INSTRUCTIONS TO FOLLOW:
Those lines of the records that contain "permissions" are to be located and copied.

──────── SOURCE INFORMATION

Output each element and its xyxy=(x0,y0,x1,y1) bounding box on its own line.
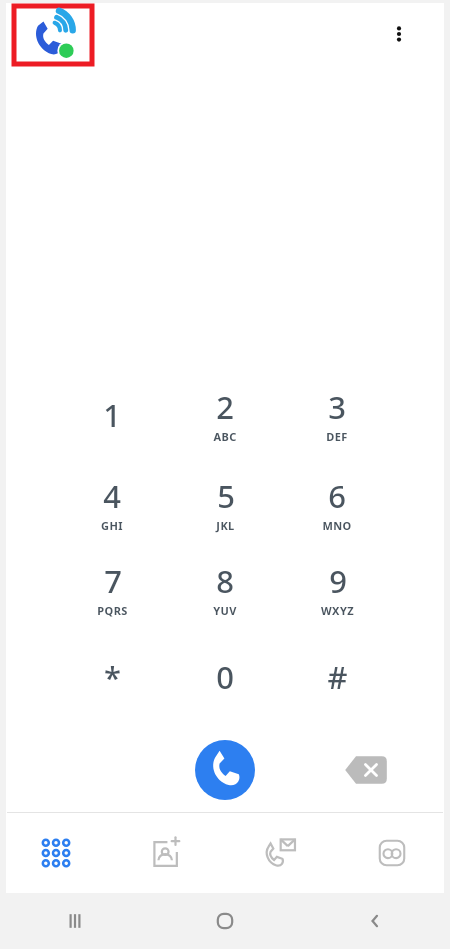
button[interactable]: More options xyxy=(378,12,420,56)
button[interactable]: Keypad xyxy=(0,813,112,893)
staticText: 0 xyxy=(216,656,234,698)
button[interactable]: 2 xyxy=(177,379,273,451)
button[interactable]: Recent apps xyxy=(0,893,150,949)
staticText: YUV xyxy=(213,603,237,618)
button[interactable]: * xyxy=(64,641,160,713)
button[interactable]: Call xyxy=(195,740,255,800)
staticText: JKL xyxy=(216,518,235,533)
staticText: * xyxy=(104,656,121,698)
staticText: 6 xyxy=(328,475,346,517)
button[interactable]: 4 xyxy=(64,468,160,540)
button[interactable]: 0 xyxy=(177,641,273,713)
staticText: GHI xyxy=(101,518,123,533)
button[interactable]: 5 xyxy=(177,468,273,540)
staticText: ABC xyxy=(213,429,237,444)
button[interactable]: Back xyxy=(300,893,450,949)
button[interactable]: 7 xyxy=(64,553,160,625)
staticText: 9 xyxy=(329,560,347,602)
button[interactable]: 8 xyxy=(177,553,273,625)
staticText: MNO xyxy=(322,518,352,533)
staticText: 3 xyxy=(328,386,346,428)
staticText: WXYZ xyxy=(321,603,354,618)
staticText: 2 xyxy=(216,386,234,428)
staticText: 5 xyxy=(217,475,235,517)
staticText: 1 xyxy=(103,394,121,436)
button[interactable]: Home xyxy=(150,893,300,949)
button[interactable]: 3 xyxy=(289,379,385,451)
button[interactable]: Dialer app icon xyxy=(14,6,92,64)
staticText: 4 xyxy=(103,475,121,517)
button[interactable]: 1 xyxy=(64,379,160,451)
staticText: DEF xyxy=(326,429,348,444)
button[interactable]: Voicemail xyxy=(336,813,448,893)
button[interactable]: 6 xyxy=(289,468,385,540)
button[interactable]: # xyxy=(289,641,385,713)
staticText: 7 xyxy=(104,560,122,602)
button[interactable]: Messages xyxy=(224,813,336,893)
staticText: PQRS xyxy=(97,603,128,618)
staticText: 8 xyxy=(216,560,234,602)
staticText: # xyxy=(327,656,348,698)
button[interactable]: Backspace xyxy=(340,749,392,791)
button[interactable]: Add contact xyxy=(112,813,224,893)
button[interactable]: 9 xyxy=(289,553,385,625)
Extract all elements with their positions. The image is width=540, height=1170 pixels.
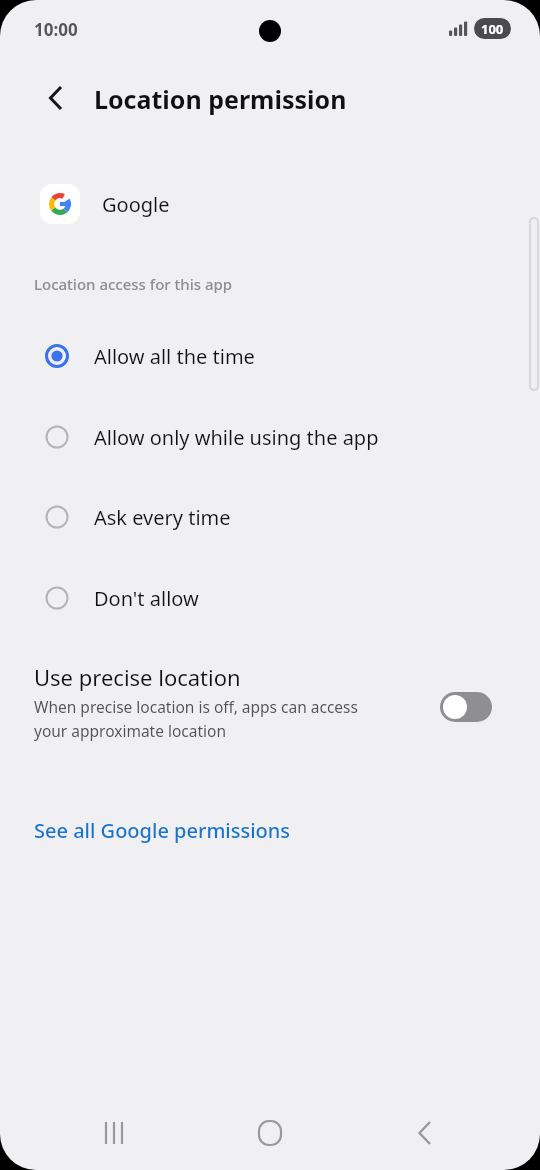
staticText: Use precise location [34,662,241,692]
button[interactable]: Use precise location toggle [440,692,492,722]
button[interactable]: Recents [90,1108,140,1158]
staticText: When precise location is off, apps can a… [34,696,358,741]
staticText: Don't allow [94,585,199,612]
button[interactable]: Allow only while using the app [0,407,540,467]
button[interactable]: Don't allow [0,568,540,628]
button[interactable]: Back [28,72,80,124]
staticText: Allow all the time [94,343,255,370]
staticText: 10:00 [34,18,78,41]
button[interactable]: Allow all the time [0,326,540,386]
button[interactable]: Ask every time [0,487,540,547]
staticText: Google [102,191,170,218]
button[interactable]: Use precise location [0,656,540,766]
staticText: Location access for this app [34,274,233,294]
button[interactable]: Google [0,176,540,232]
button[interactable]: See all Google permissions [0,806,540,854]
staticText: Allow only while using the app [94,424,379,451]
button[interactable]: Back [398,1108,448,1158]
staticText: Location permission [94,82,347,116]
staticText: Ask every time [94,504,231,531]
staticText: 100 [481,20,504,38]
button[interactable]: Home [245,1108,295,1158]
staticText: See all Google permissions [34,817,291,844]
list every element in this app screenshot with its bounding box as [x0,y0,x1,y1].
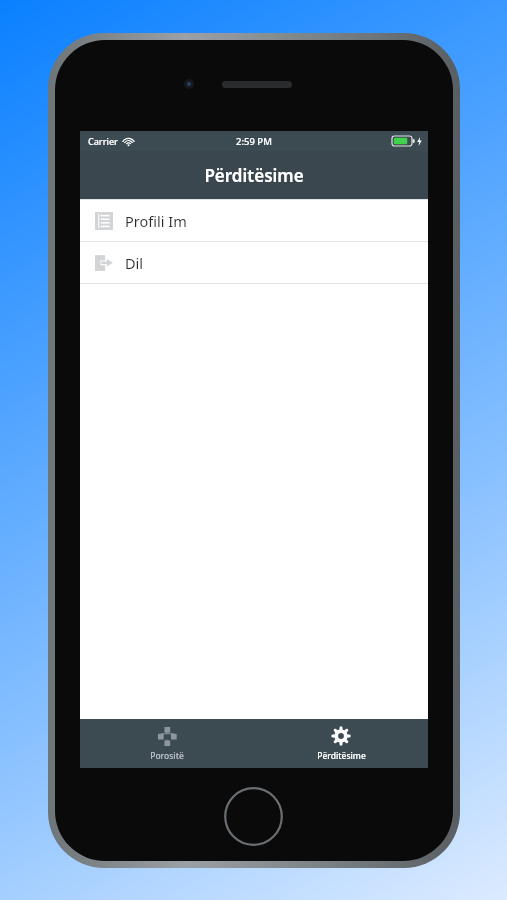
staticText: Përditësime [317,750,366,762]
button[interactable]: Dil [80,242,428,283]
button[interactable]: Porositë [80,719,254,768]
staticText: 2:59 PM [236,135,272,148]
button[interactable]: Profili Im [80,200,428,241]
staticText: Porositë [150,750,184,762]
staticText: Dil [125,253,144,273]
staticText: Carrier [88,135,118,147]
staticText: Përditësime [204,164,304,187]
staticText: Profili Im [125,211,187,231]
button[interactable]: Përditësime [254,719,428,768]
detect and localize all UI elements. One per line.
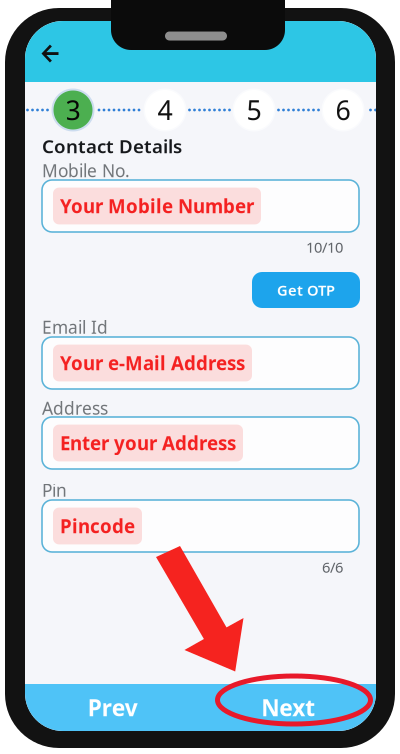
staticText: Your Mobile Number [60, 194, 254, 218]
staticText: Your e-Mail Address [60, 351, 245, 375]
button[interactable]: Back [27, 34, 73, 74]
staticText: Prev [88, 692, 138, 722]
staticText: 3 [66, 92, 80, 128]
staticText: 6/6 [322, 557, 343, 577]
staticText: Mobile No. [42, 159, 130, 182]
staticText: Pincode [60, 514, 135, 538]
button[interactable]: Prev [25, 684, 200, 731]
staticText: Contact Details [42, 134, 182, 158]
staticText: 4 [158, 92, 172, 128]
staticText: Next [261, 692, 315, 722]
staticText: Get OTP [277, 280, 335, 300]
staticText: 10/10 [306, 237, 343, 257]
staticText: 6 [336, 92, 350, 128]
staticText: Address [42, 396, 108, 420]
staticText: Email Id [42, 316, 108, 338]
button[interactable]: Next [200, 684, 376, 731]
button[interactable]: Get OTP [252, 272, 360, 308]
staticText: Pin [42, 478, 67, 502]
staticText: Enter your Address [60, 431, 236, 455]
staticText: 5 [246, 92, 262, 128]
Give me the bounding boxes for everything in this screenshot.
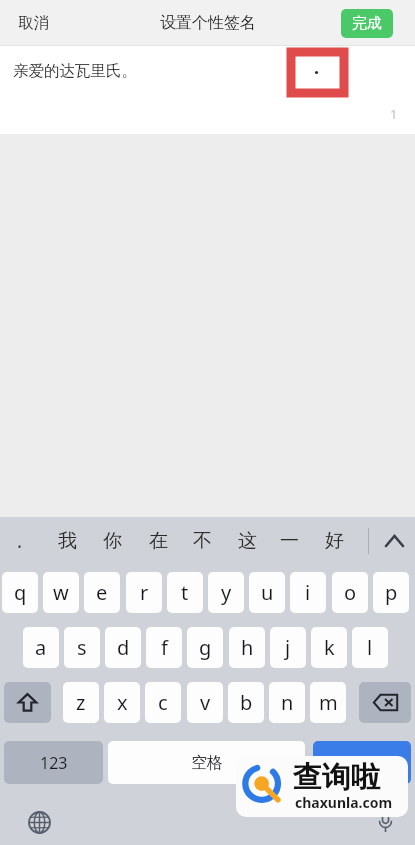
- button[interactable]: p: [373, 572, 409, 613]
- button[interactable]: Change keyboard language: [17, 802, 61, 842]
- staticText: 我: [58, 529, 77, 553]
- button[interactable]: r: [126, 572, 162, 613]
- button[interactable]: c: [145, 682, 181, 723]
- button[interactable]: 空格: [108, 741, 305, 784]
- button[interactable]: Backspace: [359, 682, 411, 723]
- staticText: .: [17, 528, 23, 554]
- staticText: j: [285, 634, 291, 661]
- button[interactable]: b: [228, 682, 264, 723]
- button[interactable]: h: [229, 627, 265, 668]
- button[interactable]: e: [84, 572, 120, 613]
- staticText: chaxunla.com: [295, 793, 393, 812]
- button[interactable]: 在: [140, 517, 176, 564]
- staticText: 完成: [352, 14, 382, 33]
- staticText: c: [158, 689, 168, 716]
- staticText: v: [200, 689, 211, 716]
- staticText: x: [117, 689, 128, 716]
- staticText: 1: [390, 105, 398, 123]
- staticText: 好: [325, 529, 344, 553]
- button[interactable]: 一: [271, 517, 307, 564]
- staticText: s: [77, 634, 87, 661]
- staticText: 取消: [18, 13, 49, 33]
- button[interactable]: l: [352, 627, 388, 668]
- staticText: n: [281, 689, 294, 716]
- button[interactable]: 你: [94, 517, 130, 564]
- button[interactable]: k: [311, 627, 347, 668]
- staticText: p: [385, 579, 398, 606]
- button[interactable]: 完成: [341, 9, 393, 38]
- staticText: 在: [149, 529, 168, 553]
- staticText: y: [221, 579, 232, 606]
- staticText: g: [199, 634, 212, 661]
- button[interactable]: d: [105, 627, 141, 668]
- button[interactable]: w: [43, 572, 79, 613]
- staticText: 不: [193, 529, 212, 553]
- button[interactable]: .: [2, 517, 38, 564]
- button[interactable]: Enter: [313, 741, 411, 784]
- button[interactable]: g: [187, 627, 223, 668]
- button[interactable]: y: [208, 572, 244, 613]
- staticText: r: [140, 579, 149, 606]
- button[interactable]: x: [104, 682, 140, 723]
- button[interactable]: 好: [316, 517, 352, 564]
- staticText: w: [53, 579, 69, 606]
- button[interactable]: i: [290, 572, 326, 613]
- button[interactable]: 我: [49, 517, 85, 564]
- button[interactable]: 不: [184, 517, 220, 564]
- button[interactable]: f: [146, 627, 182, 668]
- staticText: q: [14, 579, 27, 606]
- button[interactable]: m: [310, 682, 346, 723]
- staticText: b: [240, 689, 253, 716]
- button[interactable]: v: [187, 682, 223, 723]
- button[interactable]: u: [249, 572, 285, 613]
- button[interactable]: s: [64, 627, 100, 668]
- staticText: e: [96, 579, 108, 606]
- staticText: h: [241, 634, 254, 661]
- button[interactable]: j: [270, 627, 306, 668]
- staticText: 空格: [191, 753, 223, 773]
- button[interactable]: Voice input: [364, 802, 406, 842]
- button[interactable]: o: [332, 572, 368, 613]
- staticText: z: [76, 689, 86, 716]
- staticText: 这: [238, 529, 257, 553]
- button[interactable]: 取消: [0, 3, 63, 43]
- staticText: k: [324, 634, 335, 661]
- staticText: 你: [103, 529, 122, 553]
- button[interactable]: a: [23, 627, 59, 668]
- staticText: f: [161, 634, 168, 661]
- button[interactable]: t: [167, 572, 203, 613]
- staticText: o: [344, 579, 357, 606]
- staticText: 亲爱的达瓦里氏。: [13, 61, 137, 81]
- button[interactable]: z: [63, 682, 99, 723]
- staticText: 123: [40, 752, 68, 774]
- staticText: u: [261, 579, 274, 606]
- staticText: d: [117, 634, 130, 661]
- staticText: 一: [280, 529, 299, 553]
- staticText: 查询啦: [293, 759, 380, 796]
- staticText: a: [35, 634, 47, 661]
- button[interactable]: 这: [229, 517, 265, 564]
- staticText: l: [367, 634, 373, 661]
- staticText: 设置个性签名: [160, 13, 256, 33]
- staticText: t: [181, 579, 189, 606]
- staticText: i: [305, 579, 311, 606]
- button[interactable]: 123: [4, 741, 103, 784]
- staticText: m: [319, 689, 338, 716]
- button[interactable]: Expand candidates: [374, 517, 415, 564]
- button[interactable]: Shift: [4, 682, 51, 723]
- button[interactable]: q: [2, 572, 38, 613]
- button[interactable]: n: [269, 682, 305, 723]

────────────────

THE ANSWER:
button[interactable]: See all Google permissions [0,806,540,854]
staticText: See all Google permissions [34,817,291,844]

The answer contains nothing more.